AURORA, Colo. Researchers studying why arteries stiffen in postmenopausal women have found a specific chemical cofactor that dramatically improves vascular function.
Kerrie Moreau, Ph.D., Associate Professor of Medicine at the University of Colorado School of Medicine, discovered that BH4 or tetrahydrobiopterin plays a key role in arterial health of women. BH4 is a critical cofactor of the enzyme endothelial nitric oxide synthase or eNOS. The two combine to create nitric oxide which is highly beneficial to arterial health.
"Nitric oxide causes arteries to dilate, without it they are more constricted which can lead to arterial stiffening. That stiffening can cause high blood pressure, thickening of the left ventricle and increase the risk for stroke, heart disease and dementia" said Moreau, who works in the Division of Geriatrics at CU School of Medicine. "If there is not enough BH4, the eNOS enzymatic function does not work as well and less nitric oxide is produced. That leads to an increase in free radical formation or oxidative stress. Increased oxidative stress can decrease the amount of nitric oxide and BH4, creating a vicious cycle."
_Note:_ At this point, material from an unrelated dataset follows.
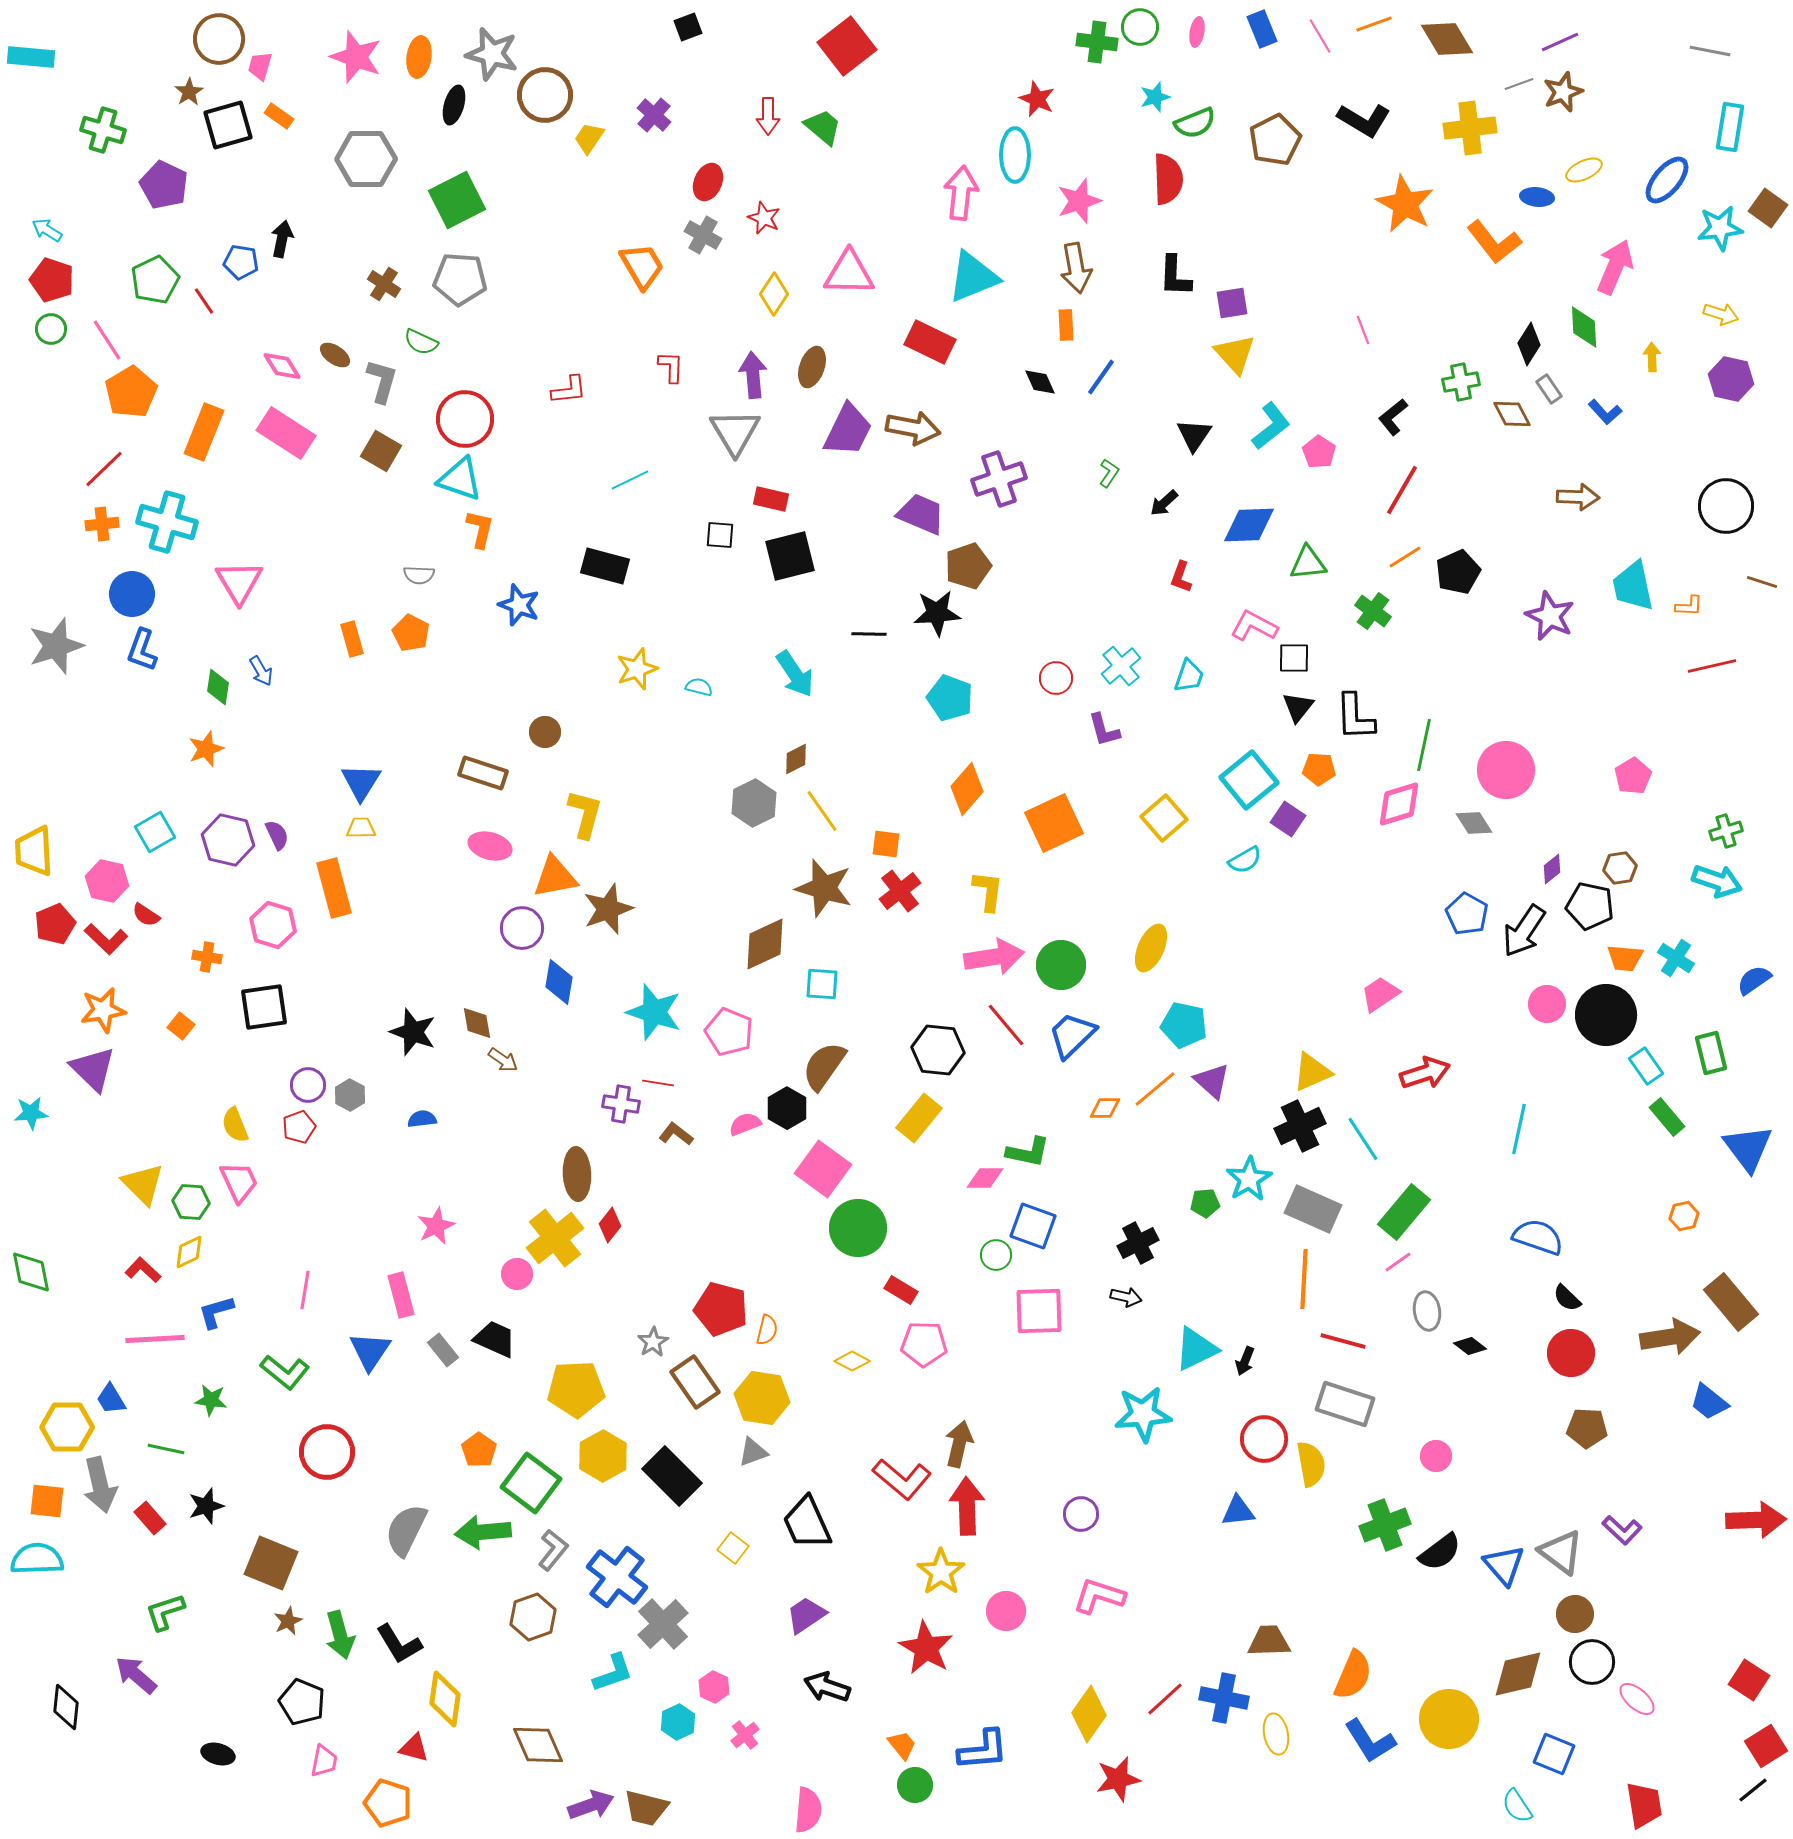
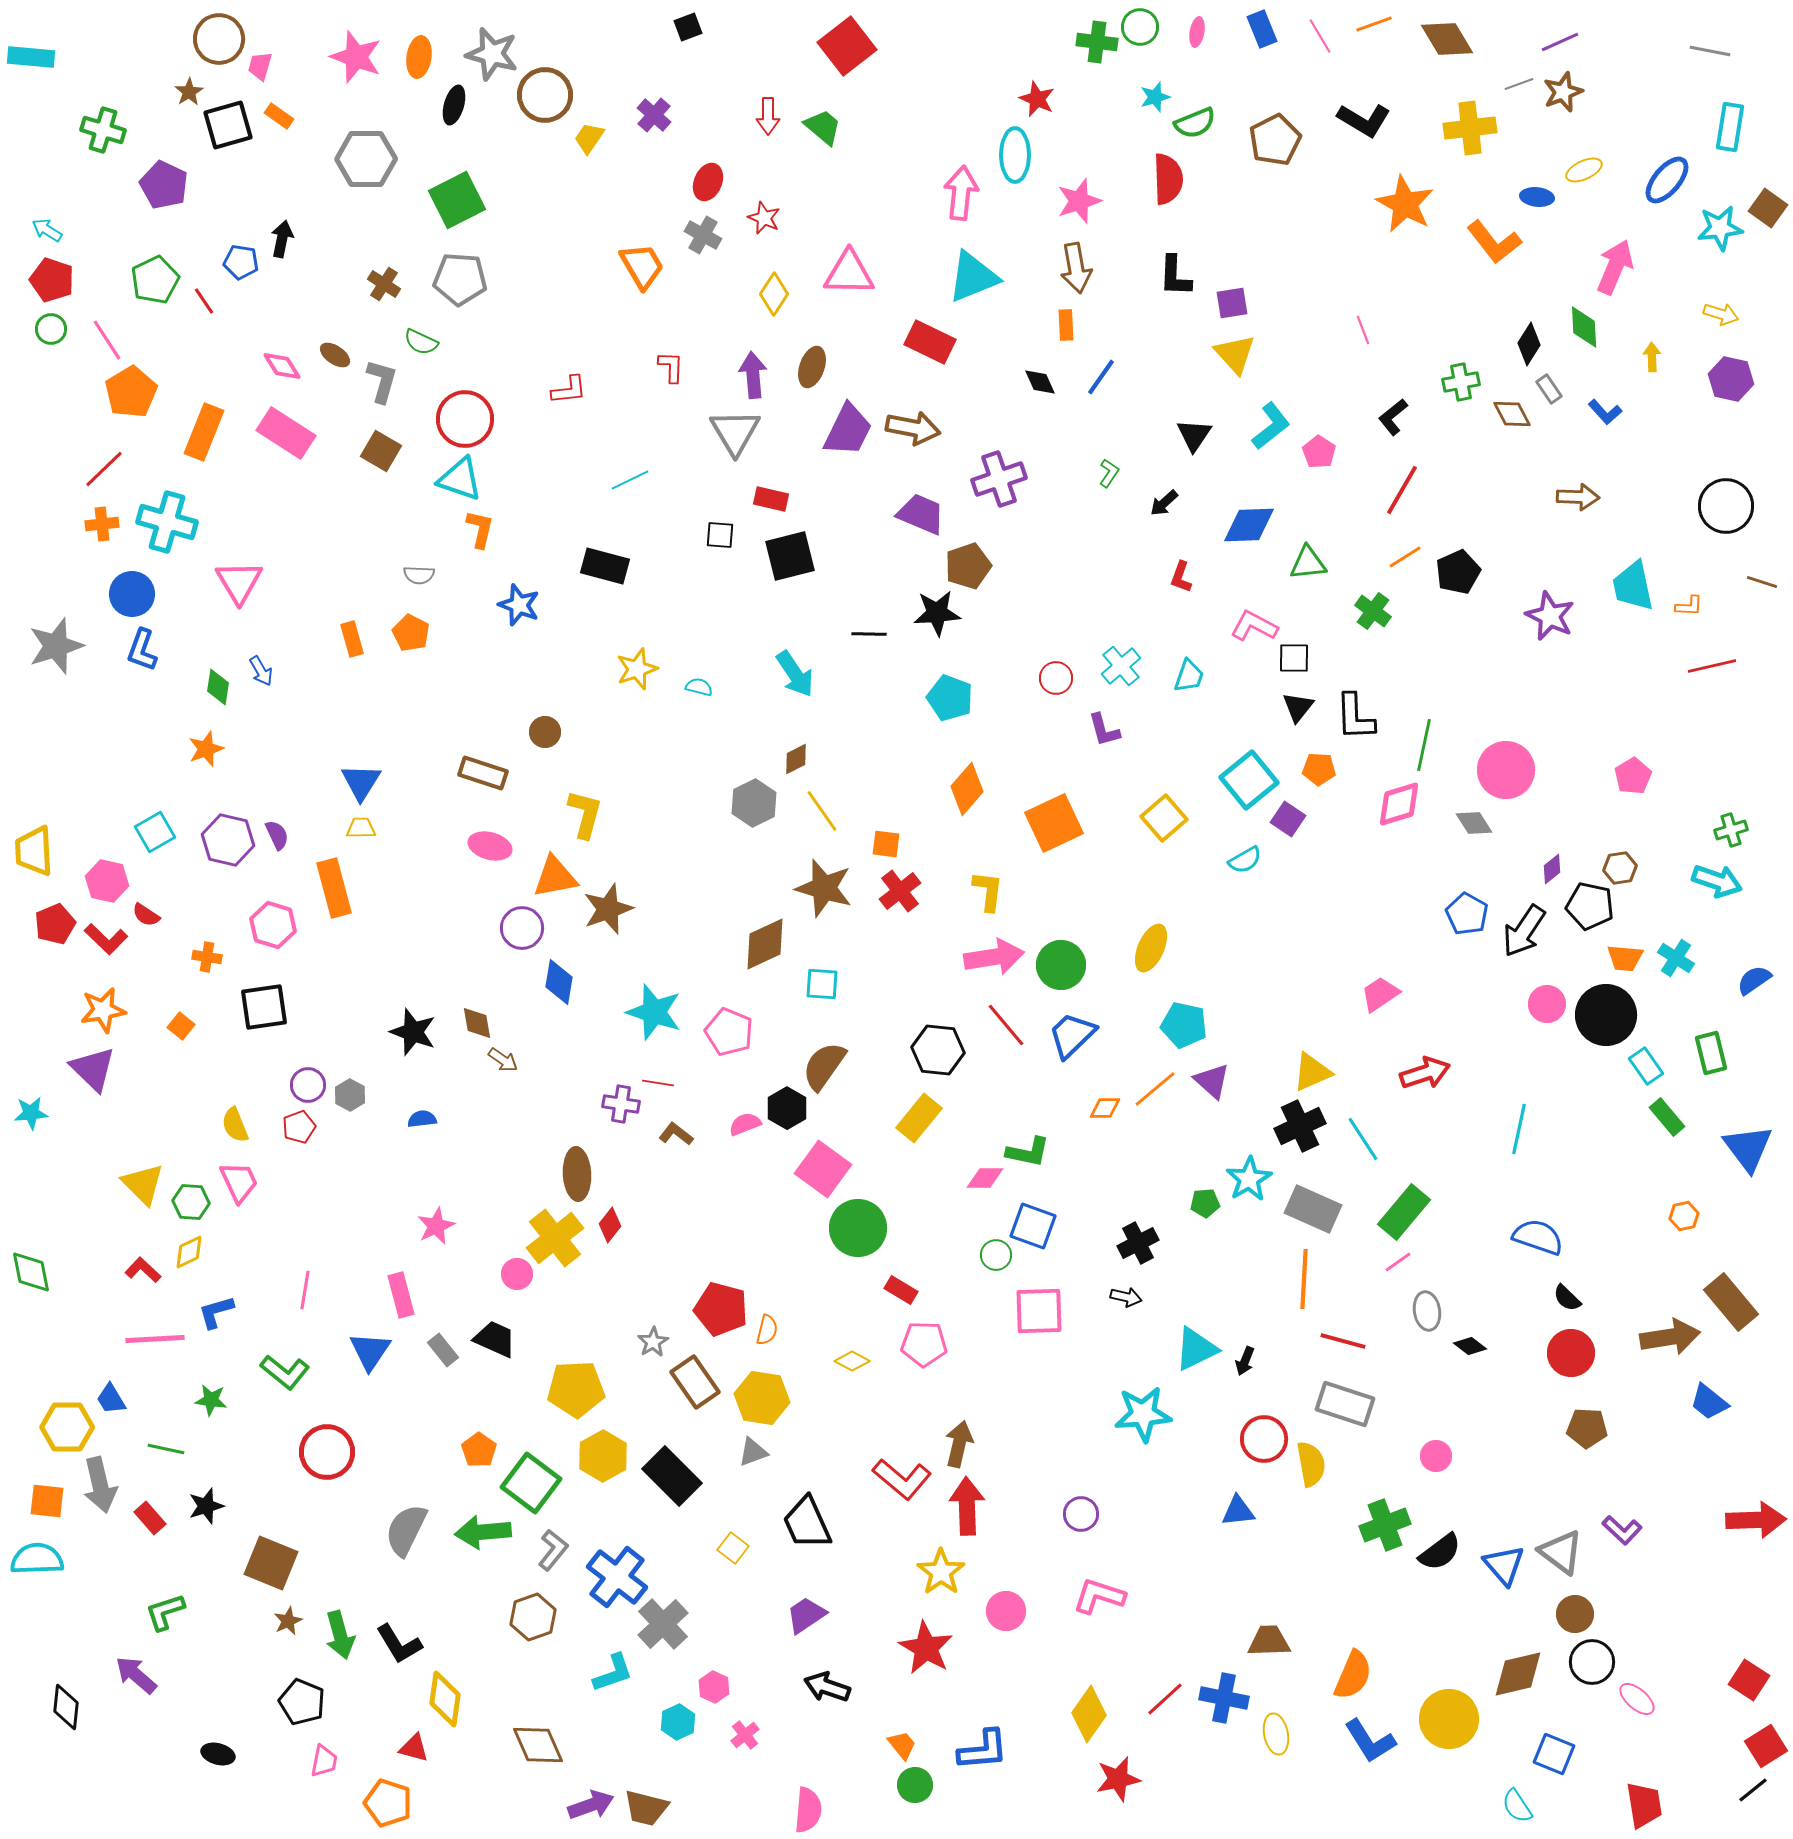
green cross at (1726, 831): moved 5 px right, 1 px up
The study will be published in the American Journal of Physiology Heart and Circulatory Physiology.
Moreau, the lead researcher in the study, gave BH4 to estrogen-deficient, postmenopausal women and assessed them three hours later. She found that dilation of the arteries increased while stiffness decreased. When premenopausal women were given BH4, nothing happened.
Researchers also took two groups of postmenopausal women and gave one group a placebo and the other estrogen patches. They examined the results 48 hours later and discovered those who took estrogen experienced similar effects to those given BH4 while the women who received placebos experienced no changes. When the women who were taking estrogen were also given BH4 there was no further benefit.